Probability Mass Function

$$P(X = x) = (1-p)^{x-1} p, \quad x = 1, 2, 3, \ldots$$

The first $x-1$ trials must be failures, and trial $x$ must succeed. This is the probability of exactly $x-1$ consecutive failures followed by one success.

Mean and Variance

$$E(X) = \frac{1}{p}, \quad \mathrm{Var}(X) = \frac{1-p}{p^2}$$

Derivation of $E(X) = 1/p$ and $\mathrm{Var}(X) = (1-p)/p^2$

$E(X) = p\displaystyle\sum_{x=1}^{\infty} x(1-p)^{x-1}$

Using $\displaystyle\sum_{x=1}^{\infty} xr^{x-1} = \frac{1}{(1-r)^2}$ for $|r| \lt 1$, with $r = 1-p$:

$E(X) = p \cdot \dfrac{1}{p^2} = \dfrac{1}{p}$

For variance: $E(X^2) = E[X(X-1)] + E(X) = \dfrac{2(1-p)}{p^2} + \dfrac{1}{p} = \dfrac{2-p}{p^2}$,

so $\mathrm{Var}(X) = \dfrac{2-p}{p^2} - \dfrac{1}{p^2} = \dfrac{1-p}{p^2}$.

Useful shortcut

$$P(X \gt n) = (1-p)^n$$

The first $n$ trials must all be failures. Similarly $P(X \ge n) = (1-p)^{n-1}$.

Example

A basketball player has free-throw success rate 72%. $X \sim \mathrm{Geo}(0.72)$.

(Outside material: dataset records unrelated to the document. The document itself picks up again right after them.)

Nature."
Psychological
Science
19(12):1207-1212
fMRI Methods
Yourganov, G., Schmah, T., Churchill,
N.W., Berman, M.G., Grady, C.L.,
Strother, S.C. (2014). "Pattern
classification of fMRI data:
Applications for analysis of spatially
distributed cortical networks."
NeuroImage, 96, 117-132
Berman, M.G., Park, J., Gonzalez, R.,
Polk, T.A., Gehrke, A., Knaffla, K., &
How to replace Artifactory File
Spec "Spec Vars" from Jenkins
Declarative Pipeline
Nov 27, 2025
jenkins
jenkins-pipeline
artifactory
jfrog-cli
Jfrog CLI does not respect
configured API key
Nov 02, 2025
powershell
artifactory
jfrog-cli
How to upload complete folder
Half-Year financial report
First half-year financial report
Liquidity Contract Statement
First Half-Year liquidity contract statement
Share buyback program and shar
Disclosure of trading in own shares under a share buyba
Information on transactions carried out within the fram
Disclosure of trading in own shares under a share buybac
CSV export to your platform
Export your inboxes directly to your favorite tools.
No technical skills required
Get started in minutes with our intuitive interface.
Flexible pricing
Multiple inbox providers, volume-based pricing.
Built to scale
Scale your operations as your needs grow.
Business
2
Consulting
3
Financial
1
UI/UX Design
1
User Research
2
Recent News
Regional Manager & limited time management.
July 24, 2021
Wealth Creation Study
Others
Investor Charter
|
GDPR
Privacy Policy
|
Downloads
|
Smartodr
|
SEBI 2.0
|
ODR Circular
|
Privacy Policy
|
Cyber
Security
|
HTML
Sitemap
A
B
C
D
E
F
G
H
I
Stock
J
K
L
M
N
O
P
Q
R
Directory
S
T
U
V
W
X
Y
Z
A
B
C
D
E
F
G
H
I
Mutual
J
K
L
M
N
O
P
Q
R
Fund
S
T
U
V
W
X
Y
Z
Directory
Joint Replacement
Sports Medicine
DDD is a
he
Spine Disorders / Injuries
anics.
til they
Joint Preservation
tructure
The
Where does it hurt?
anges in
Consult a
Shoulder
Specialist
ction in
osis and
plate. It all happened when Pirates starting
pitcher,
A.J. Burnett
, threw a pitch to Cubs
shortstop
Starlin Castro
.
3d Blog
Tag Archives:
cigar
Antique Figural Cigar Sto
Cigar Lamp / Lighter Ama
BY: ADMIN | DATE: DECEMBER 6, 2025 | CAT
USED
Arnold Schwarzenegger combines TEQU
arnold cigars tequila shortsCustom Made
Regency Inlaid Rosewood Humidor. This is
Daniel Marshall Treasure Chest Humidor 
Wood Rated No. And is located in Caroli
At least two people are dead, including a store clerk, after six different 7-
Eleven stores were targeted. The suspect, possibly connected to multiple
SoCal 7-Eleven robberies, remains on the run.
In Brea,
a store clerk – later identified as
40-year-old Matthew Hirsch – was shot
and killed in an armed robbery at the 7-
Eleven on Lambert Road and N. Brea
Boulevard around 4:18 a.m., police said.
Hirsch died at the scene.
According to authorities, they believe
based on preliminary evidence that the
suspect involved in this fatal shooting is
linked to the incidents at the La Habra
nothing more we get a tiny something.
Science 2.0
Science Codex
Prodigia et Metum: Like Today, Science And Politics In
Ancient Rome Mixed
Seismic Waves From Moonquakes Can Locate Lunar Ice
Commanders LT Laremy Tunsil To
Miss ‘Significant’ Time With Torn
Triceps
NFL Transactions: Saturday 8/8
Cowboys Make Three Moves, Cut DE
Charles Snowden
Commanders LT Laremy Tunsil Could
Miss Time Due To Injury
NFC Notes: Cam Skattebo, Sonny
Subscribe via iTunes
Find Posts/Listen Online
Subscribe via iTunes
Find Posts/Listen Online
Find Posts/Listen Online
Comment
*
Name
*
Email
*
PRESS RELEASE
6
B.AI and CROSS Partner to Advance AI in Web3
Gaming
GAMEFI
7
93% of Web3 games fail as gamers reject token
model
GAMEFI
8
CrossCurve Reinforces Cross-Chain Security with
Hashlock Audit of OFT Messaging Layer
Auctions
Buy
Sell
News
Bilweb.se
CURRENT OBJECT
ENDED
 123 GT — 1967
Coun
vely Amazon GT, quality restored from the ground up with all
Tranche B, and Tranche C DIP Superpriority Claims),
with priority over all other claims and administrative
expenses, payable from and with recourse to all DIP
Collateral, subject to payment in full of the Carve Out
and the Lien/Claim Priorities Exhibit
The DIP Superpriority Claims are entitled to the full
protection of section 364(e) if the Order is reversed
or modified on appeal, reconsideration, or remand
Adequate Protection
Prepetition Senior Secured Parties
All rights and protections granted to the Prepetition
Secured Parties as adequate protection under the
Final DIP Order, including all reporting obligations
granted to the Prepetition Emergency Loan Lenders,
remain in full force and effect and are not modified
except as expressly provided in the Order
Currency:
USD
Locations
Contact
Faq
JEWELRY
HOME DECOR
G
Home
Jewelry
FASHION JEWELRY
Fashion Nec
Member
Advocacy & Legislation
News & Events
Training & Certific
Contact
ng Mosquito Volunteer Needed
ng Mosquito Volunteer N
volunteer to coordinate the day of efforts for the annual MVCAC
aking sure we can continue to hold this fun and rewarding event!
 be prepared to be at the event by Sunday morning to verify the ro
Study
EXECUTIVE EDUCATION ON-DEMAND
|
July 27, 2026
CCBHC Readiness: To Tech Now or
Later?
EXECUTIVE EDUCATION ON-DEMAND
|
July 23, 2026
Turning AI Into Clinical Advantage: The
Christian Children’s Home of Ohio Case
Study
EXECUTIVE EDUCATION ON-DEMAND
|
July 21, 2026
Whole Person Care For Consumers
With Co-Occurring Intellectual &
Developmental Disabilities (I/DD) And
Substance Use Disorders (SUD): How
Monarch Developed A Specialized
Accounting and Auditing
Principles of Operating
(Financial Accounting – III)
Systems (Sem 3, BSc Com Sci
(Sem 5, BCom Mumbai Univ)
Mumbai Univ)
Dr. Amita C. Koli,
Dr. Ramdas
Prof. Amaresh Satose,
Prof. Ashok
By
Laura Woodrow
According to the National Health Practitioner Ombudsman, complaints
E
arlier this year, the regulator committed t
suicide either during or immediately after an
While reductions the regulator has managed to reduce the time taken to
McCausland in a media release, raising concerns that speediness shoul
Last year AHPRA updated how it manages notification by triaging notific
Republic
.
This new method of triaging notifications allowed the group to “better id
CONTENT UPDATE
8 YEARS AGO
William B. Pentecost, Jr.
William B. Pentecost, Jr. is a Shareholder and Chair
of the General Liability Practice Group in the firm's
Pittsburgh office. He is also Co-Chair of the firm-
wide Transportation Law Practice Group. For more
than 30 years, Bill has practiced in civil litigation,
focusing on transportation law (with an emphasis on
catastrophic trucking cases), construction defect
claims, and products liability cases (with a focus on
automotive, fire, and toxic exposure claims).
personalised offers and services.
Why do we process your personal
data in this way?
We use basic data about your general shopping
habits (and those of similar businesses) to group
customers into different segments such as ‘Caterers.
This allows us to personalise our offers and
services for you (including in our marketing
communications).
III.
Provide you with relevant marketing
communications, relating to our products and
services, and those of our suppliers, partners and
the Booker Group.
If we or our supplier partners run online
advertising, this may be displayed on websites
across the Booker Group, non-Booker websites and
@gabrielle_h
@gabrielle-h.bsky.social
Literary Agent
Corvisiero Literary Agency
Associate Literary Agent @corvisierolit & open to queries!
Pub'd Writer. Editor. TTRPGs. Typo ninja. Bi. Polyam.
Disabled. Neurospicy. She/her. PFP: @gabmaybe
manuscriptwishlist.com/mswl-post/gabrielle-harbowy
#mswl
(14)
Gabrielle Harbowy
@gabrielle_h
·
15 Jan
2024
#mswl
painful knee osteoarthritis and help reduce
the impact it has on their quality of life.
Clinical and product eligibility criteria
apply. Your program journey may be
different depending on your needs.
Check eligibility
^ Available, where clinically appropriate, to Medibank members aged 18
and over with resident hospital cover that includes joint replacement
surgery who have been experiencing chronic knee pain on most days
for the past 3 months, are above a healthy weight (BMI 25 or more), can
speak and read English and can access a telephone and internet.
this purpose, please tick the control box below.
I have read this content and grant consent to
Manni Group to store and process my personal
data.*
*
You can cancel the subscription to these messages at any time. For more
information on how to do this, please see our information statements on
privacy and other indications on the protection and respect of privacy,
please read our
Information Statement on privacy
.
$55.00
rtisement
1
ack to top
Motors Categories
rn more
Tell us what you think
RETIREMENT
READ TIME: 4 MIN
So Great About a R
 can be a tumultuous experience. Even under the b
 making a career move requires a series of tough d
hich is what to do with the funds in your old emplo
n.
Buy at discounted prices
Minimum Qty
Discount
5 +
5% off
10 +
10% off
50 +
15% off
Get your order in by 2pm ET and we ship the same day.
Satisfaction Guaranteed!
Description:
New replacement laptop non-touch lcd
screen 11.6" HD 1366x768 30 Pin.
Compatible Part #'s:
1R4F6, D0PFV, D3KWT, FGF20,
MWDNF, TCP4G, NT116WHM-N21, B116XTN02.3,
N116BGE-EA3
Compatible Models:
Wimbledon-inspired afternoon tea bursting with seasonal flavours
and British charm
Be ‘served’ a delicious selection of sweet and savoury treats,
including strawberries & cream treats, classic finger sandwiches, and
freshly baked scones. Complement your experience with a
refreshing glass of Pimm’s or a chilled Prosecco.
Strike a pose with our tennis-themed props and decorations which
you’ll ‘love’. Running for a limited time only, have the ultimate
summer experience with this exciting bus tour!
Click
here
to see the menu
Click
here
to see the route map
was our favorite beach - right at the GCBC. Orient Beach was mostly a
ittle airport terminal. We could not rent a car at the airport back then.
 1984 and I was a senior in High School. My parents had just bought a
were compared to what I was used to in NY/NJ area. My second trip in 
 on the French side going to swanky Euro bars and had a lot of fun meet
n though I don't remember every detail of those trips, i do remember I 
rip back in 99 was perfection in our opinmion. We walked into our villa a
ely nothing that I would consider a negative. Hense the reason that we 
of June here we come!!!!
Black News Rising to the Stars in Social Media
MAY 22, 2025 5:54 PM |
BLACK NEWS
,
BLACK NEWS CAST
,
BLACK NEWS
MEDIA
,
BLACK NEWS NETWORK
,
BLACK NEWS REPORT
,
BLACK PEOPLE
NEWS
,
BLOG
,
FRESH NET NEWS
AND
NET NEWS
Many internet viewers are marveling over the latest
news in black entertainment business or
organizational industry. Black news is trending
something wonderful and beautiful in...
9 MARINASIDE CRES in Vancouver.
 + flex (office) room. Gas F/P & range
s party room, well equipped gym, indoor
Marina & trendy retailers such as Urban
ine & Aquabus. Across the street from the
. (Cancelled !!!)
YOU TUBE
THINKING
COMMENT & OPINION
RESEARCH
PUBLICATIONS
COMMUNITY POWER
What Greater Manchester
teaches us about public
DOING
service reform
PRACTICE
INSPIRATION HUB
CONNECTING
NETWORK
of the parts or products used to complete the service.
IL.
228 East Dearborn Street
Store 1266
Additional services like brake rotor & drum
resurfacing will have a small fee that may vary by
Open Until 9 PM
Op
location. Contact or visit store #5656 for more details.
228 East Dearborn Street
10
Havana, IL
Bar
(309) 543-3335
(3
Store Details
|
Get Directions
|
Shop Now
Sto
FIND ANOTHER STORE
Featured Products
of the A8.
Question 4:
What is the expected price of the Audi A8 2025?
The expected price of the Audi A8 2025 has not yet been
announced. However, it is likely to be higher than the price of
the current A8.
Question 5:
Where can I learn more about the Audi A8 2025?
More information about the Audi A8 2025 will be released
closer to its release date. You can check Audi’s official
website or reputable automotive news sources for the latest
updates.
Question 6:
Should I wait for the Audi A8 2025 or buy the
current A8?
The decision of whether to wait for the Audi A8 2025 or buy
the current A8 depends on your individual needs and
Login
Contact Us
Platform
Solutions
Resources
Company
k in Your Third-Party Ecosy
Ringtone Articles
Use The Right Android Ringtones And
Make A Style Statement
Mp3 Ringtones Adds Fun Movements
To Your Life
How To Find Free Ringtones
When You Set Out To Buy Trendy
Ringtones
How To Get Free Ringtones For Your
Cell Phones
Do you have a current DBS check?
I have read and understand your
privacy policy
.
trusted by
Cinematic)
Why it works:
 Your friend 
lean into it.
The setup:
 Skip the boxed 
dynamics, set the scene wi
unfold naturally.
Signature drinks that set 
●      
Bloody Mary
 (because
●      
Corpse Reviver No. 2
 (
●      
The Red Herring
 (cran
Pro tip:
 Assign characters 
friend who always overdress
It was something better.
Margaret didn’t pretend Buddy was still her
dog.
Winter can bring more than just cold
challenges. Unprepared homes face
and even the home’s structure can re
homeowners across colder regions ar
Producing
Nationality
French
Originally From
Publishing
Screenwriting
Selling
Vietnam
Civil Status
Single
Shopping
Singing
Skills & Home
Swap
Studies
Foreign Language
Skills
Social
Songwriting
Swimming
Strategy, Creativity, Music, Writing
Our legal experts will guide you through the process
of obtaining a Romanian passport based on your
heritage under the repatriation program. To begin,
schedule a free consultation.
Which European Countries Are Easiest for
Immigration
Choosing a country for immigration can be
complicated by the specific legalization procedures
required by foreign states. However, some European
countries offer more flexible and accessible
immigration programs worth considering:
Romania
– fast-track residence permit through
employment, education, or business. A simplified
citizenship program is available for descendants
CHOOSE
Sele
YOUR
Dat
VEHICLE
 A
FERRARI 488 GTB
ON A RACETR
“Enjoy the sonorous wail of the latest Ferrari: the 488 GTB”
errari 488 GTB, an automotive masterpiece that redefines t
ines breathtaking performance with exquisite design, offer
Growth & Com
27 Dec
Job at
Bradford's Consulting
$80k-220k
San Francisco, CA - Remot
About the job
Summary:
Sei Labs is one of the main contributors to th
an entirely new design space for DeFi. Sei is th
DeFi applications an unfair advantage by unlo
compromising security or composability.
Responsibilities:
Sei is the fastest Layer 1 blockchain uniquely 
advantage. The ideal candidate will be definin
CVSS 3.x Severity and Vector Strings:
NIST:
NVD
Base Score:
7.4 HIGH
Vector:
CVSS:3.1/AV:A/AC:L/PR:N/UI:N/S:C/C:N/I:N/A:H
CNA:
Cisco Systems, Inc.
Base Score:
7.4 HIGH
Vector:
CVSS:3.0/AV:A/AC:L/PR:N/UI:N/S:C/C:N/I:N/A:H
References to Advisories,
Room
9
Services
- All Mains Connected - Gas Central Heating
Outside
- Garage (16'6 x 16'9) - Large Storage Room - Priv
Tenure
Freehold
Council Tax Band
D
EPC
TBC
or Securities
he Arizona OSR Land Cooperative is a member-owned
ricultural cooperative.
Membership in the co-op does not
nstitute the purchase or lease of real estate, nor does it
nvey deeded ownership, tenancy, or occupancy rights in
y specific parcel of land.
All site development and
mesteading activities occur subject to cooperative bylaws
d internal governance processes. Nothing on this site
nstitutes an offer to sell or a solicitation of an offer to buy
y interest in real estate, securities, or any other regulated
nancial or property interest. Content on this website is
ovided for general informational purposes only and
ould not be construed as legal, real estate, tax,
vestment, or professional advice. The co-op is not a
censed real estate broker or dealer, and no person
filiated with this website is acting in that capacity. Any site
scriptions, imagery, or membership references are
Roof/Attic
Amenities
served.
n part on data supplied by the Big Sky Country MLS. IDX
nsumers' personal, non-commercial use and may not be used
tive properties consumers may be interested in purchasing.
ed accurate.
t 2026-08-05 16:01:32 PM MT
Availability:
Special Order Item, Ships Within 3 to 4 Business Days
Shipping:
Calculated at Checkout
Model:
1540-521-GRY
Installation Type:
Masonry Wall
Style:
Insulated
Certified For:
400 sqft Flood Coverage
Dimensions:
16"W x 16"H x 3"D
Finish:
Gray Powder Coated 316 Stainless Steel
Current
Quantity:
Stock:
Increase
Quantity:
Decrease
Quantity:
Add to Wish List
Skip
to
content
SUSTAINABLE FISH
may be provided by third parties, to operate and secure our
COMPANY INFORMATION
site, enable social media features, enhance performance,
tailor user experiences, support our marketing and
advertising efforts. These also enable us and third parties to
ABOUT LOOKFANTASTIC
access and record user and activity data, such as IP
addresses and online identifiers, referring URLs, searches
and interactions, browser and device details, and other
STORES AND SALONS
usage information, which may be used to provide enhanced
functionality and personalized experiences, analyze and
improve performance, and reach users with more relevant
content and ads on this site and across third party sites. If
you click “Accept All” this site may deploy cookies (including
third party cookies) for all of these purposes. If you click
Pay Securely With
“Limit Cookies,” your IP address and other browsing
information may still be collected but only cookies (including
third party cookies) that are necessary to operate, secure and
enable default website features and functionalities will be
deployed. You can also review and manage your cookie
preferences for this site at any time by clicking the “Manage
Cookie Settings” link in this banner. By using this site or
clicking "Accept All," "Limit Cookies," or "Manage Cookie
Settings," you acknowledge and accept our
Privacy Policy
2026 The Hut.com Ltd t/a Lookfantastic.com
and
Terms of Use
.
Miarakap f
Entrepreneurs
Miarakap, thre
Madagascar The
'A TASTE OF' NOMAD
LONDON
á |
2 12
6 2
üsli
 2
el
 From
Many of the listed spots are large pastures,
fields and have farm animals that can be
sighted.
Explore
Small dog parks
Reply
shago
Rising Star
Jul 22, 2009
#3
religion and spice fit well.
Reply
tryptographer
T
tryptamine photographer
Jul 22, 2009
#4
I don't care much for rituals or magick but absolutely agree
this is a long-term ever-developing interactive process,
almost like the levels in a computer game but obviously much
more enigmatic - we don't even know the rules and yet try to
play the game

$P(X = 3) = (0.28)^2(0.72) = 0.0784 \times 0.72 \approx 0.05645$

$P(X \gt 5) = (0.28)^5 \approx 0.00172$

$E(X) = 1/0.72 \approx 1.389$ attempts.

Worked Example: Geometric Distribution

A die is rolled repeatedly until a 6 appears.

$X \sim \mathrm{Geo}(1/6)$.

(a) Find the probability that the first 6 appears on the 4th roll.

$P(X = 4) = \left(\frac{5}{6}\right)^3 \times \frac{1}{6} = \frac{125}{1296} \approx 0.0965$

(b) Find the probability that at least 10 rolls are needed.

$P(X \ge 10) = (1 - p)^{10-1} = \left(\frac{5}{6}\right)^9 = 0.1938$

(c) Find the expected number of rolls.

$E(X) = \frac{1}{p} = \frac{1}{1/6} = 6$

On average, 6 rolls are needed to get the first 6.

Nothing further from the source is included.